Converting a CFG to GNF:
The steps to convert a CFG to GNF generally include:
- Ensure that every production starts with a terminal.
- If a production contains non-terminals, transform it into a sequence starting with a terminal symbol.
Example of GNF:
Consider the grammar:
S→A∣b
A→c
This is already in GNF because each production has the form A→aα.
However, if a production has the form A→B, you would need to ensure the right-hand side starts with a terminal. This may involve introducing new non-terminals to generate terminals in the right order.
Parsing and Normal Form Grammars
Parsing is the process of analyzing a string of symbols based on a given grammar and determining if it can be derived from the start symbol of the grammar. Parsing involves determining the structure of the string according to the rules of the grammar.
Parsing with CNF (CYK Algorithm)
One of the most notable algorithms for parsing context-free languages in CNF is the CYK (Cocke-Younger-Kasami) algorithm. It is a dynamic programming algorithm that checks if a string can be generated by a CFG in CNF.
CYK Algorithm Steps:
- Create a parse table that will store which non-terminals can generate each substring of the input string.
- Start with substrings of length 1 and fill in the table using the CNF production rules.
- Gradually increase the length of the substrings, using the table entries of smaller substrings to build longer ones.
- Check if the start symbol can generate the entire input string.
Since CNF ensures that productions only have binary or terminal forms, the CYK algorithm is efficient in terms of space and computation, making it a powerful tool for parsing in CNF.
Example of CYK Algorithm:
Consider the grammar in CNF and the string "ab":
S→aX∣ab
X→Sb
The CYK algorithm would fill the parse table by:
- Checking substrings of length 1 ("a", "b").
- Using the grammar's rules to combine substrings and fill the table for longer substrings.
Parsing with GNF (Recursive Descent Parser)
For a grammar in Greibach Normal Form (GNF), a recursive descent parser can be used. A recursive descent parser is a top-down parsing technique where each non-terminal in the grammar corresponds to a function that attempts to match the terminal symbols of the input string.
Advantages of GNF for Parsing:
- Since every production in GNF begins with a terminal symbol, the parser can immediately attempt to match the input symbol, making it naturally suited for top-down parsing.
- It avoids the complications that arise in left-recursive grammars, which can be problematic for top-down parsers.
Example of a Recursive Descent Parser for GNF:
Consider a grammar in GNF:
S→aA
A→b
The recursive descent parser would:
- Start with S, expecting the input to start with "a".

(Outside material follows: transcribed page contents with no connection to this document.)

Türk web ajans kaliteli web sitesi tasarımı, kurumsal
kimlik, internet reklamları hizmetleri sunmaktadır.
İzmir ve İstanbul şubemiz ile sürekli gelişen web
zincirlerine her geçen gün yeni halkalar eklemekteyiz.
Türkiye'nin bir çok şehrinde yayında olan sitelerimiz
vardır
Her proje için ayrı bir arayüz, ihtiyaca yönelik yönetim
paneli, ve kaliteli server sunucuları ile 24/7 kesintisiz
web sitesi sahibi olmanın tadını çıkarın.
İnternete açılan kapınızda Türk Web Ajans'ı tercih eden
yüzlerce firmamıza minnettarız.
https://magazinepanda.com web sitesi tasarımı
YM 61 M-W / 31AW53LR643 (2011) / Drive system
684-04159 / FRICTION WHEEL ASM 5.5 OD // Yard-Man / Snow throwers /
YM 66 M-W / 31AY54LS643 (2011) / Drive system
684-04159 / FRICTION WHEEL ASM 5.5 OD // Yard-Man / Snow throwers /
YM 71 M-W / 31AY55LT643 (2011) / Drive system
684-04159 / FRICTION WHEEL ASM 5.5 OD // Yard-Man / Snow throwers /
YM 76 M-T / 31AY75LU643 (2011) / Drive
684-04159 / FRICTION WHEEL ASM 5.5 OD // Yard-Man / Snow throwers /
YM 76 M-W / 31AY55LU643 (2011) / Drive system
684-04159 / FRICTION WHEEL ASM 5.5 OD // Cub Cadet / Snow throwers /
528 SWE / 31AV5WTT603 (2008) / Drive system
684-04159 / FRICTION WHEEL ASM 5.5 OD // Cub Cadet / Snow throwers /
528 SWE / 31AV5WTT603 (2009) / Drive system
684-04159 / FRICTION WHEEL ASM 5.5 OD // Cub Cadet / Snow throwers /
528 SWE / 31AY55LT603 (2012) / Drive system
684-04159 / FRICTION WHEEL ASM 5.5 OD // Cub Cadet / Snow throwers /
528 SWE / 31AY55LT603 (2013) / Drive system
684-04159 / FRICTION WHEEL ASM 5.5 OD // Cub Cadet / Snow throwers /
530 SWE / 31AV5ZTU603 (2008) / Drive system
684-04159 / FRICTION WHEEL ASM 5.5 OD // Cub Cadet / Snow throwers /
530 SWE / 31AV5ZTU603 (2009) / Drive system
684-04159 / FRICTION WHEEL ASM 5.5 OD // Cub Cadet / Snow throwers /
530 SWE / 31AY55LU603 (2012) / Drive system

- Upon matching "a", it calls the A function, which expects "b".
- If the parser successfully matches both "a" and "b", the string is accepted.
Conclusion
-
Normal Form Grammars (like Chomsky Normal Form (CNF) and Greibach Normal Form (GNF)) provide structured representations of context-free languages, making parsing algorithms more efficient.
- CNF is ideal for bottom-up parsing techniques such as the CYK algorithm.
- GNF is suitable for top-down parsers like recursive descent parsers.
-
Parsing is the process of determining if a string can be generated by a given grammar, and different normal forms can make the parsing process more efficient, either by simplifying the structure of the grammar or ensuring that parsing can be done in a systematic and predictable manner.
By transforming a grammar into a normal form, we can take advantage of efficient parsing algorithms, making the process of syntax analysis in compilers and interpreters faster and more reliable.